◆ EXERCISE INSTRUCTIONS: In the entries below, find the lines that include "Where" and give their number as the whole reply.

(Collected data)
● ● ● ● ●

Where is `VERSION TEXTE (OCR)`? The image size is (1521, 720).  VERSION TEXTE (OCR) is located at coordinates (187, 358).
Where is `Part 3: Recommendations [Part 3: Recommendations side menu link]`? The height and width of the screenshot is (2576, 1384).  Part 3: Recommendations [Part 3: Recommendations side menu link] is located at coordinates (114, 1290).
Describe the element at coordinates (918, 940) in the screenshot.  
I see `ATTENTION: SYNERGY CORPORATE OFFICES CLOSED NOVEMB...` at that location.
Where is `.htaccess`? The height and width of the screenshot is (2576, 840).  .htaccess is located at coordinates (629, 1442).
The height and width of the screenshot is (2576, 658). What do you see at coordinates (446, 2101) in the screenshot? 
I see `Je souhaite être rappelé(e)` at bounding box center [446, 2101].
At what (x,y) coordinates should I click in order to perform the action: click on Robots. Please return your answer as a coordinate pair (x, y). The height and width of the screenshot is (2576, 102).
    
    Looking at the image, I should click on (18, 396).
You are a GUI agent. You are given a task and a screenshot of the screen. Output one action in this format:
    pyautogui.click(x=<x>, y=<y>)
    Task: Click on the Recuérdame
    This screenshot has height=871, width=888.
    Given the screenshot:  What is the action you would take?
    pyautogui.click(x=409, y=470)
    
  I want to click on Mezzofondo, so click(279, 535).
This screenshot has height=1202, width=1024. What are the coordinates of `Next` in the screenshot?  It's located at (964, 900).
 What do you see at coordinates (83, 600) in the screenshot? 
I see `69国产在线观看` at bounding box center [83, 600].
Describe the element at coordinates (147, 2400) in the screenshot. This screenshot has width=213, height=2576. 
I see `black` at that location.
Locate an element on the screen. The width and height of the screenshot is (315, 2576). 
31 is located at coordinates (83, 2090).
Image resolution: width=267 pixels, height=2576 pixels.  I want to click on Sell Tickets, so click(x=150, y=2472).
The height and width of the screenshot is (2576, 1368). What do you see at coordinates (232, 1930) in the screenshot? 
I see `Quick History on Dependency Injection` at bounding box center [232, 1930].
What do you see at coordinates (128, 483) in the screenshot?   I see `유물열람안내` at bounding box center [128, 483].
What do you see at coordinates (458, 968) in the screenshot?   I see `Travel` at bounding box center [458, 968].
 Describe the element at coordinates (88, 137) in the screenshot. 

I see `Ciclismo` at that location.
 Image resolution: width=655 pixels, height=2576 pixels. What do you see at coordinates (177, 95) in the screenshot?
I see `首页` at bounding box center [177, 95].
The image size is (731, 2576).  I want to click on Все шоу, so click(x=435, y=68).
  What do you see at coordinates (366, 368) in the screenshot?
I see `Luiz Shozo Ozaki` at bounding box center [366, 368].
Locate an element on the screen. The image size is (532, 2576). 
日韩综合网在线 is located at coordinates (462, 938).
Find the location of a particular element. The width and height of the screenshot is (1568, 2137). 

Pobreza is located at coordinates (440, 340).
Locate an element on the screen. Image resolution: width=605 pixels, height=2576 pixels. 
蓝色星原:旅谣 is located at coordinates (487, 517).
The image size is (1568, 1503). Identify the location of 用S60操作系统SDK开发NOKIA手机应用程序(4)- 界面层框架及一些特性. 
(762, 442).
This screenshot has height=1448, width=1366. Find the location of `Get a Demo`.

● ● ● ● ●

◆ WRITTEN RESPONSE: 3